The International Paralympic Committee's (IPC) "I'm Possible" programme has been rolled out in Armenia.
The scheme, spearheaded by the IPC's development arm the Agitos Foundation, aims to inspire young people between the ages of six and 12.
A "toolkit" of educational resources is used to help engage the youngsters with the Paralympic Movement.
Ruzanna Sargsyan, the secretary general of the Armenian National Paralympic Committee, has led the project in her country.
It has supplemented a previous grant which the organisation was awarded to promote Para-sport.
A Para-sport festival is one way the I'm Possible initiative has been put into use.
"Everyone participates in the project with excitement and great interest," Sargsyan said.
"The most exciting thing is that they started to think about the abilities of people with disabilities and very often express the idea of equal opportunities and equality.
"They understood that human abilities have no limits.
"I would like to extend a big thank you to the Agitos Foundation for financial support to this project and for the I'm Possible toolkit."

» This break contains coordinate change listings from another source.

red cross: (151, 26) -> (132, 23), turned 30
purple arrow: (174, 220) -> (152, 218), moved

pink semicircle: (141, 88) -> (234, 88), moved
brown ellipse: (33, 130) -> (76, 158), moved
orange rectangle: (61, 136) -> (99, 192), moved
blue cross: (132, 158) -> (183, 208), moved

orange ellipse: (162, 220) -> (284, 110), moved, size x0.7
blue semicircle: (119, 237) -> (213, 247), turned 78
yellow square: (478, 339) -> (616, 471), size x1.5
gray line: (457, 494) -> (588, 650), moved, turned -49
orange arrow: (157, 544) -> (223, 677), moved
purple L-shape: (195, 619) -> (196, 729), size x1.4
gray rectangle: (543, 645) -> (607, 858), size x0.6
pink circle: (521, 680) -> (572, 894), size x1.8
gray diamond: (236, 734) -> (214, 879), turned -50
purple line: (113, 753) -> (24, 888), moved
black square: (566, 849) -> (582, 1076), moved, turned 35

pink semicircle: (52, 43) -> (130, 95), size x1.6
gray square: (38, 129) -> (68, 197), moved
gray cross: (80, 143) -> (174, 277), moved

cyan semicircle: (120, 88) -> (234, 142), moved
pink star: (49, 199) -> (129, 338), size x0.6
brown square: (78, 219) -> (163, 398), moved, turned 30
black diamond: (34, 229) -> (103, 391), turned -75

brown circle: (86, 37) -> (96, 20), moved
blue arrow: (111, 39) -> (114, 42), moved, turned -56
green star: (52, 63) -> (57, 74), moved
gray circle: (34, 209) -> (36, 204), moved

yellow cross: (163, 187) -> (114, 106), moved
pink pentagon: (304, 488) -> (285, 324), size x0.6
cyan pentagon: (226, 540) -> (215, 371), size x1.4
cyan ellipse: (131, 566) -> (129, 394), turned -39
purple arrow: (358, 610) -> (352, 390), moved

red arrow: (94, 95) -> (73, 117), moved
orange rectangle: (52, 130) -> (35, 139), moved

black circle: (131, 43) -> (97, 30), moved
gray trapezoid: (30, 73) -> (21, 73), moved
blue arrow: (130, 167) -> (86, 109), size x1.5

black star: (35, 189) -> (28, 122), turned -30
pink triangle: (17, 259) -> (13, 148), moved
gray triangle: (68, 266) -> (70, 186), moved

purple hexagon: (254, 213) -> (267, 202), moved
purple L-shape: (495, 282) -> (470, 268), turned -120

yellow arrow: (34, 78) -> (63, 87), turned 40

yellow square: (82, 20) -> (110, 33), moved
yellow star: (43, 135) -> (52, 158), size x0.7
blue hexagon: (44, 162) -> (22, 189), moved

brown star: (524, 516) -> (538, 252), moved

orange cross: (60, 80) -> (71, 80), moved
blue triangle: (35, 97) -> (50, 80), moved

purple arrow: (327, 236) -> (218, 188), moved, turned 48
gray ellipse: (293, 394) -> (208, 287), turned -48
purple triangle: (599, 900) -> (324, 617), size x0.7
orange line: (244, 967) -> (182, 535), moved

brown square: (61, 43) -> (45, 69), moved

Armenia has never won a Paralympic medal at either the Summer or Winter editions.
The country debuted at Atlanta 1996 following independence from the Soviet Union.
They sent a team of two women to Rio 2016 in September - powerlifter Greta Vardanyan and swimmer Maga Hovakimyan.
Mher Avanesyan has represented the country at both the Summer and Winter Paralympics, in sailing and Alpine skiing.
He had both arms amputated aged seven after touching a high-voltage wire at a power station.